In recent years, hospital emergency rooms across the United States have seen a dramatic increase in treating patients with cannabis-related conditions. Growth of cannabis-associated emergency department (ED) visits accelerated to a 15% CAGR between 2012, when the first states legalized cannabis to 2018. After a brief plateau during COVID likely due to the avoidance of hospital exposure, however with the recent support to decriminalize we expect further growth to occur
According to a published scientific paper that provided a national estimate based on data from The Nationwide Emergency Department Sample (NEDS), the largest all-payer database in the United States that provides estimates of hospital-owned emergency department visits, the number of cannabis-associated ED visits was estimated to have surpassed 1.8 million in 2021. We believe the number of cannabis-related hospitalizations will increase substantially as more states legalize cannabis for medical and recreational use. There is an urgent need for a treatment to reverse the symptoms of acute cannabinoid intoxication and unintentional cannabis poisoning.
Prescriber research via a survey of emergency room physicians shows a significant unmet medical need for cannabinoid intoxication. According to the survey, on a scale of 0 (no need) to 10 (significant need), physicians scored on average of 7.52, indicating they believe there is a strong need for a cannabinoid antagonist to treat cannabis intoxication.
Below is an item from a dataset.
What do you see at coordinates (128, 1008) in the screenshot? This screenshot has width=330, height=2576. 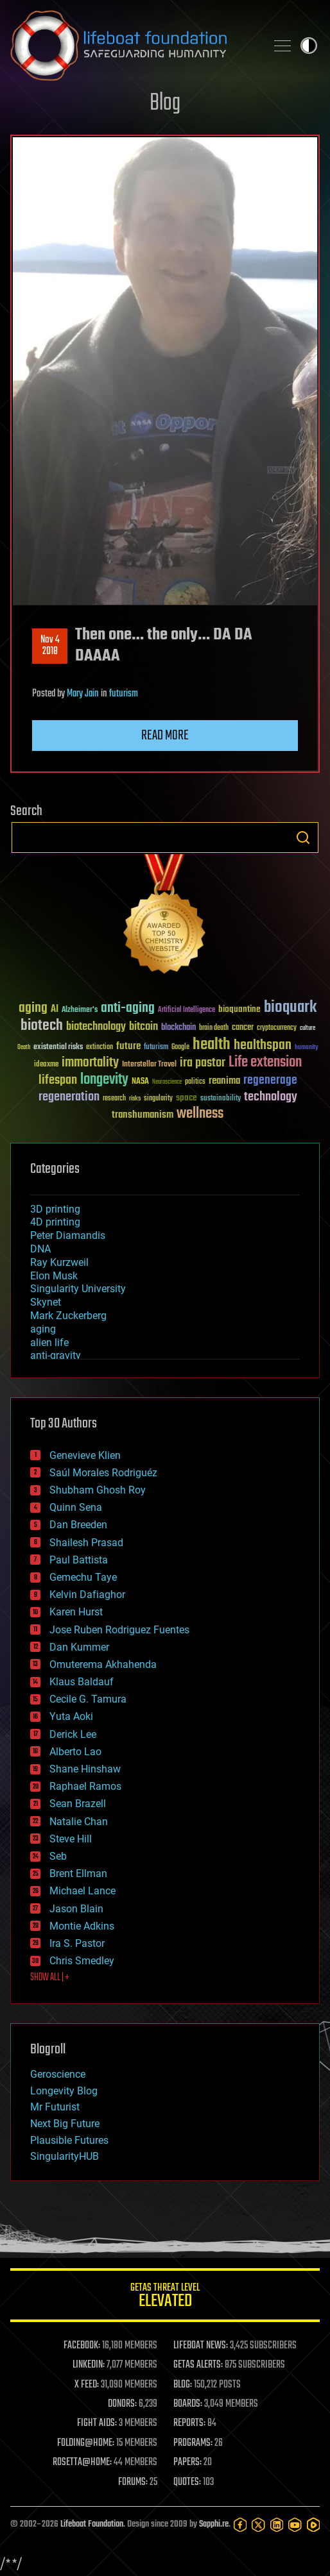 I see `anti-aging [anti-aging (115 items)]` at bounding box center [128, 1008].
The physicians surveyed provided encouraging feedback on how useful they would find a cannabinoid antagonist in the emergency room setting:
“Have had several pediatric patients require intubation secondary to cannabis intoxication and would make a large impact on their care.”
“Can’t wait for the antidote.”
“It would help avoid intubation if respiratory depression.”
“An antagonist would be so helpful, because these patients often spend an inordinate amount of time in the ER becoming clinically sober.”